Submitted to: Comparative Biochemistry and Physiology
Publication Type: Peer Reviewed Journal
Publication Acceptance Date: 11/12/2002
Publication Date: 11/27/2002
Citation: Ramsay, T.G., Rosebrough, R.W. 2003. Hormonal regulation of postnatal chicken preadipocyte differentiation in vitro. Comparative Biochemistry and Physiology Part B. 136:245-253. Interpretive Summary: A cell culture system was developed for chicken adipose tissue that permits analysis of the hormonal regulation of the cells over extended time periods. Cells are isolated from the abdominal fat pad of broilers and put into tissue culture. Through the use of low serum conditions and the hormones, insulin and dexamethasone, one can now produce fat cells in culture that mimic the development of cells grown in a much richer environment. Simplification of the environment of the cells permits careful examination of key events in the development of the cell. Thus, key regulatory steps for fat accumulation may be identified. This culture experiment demonstrated that the hormones IGF-I and Triiodothyronine may not function in chicken fat cell formation, while insulin and glucocorticoids are very important.

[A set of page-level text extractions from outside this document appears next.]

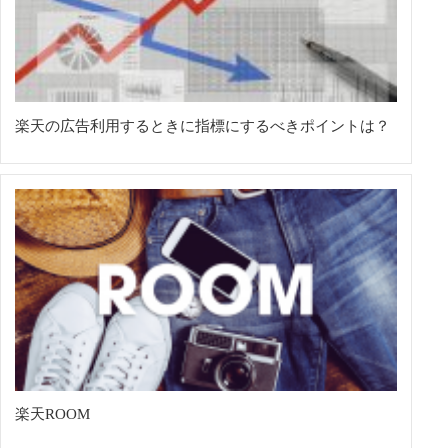
楽天の広告利用するときに指標にするべきポイントは？
楽天ROOM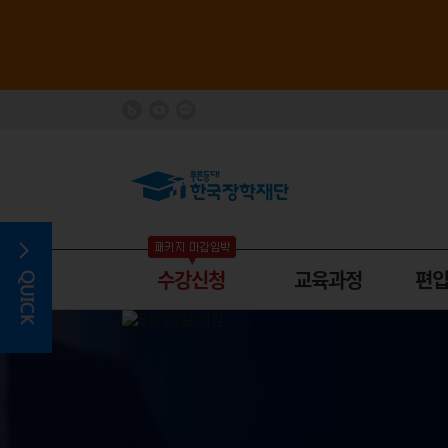
수강신청
교육과정
편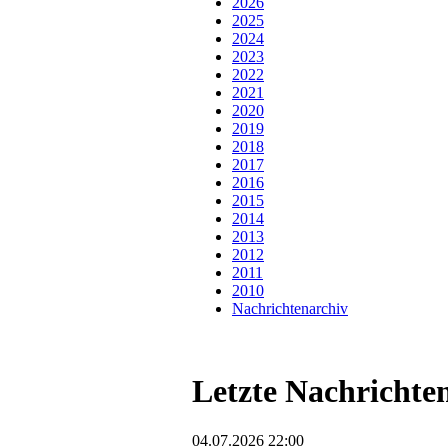
2026
2025
2024
2023
2022
2021
2020
2019
2018
2017
2016
2015
2014
2013
2012
2011
2010
Nachrichtenarchiv
Letzte Nachrichte
04.07.2026 22:00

Technical Abstract: The present study was designed to develop a culture system from the stromal vascular cells of chicken adipose tissue that can be used to identify hormones that promote adipocyte formation. Abdominal adipose tissue was excised from 2-4 week old male broilers by sterile dissection. The stromal vascular cell fraction from the adipose tissue was isolated by collagenase digestion, filtration, and subsequent centrifugation. These preadipocytes were seeded in 6 well culture plates and proliferated to confluency in 10% fetal bovine serum in DMEM/F12 (50:50) medium. At confluency, experiments were initiated to determine hormonal requirements for differentiation. IBMX (10 mM) in combination with 1mM dexamethasone could not promote differentiation, as determined by the expression of citrate lyase and sn-glycerol-3-phosphate dehydrogenase relative to lactate dehydrogenase. Insulin (100 nM) stimulated expression of CL and GPDH (P<0.05) in the presence of 2.5% chicken serum, but not with 10% chicken serum. T3 (1 nM) and IGF-I (100 ng/ml) had no effect on differentiation. Dexamethasone (1 mM) stimulated differentiation (P<0.05). The combination of insulin and T3 stimulated differentiation (P<0.05) but the effect was no greater than insulin alone. Insulin, dexamethasone and 2.5% chicken serum synergistically stimulated differentiation and thus can replace 10% chicken serum in culture. Heparin (10 U/ml) in combination with insulin and dexamethasone promoted lipid filling of differentiated cells. Development of a culture system that only requires low serum concentrations for stimulating adipocyte formation may permit identification of important regulatory hormones for differentiation.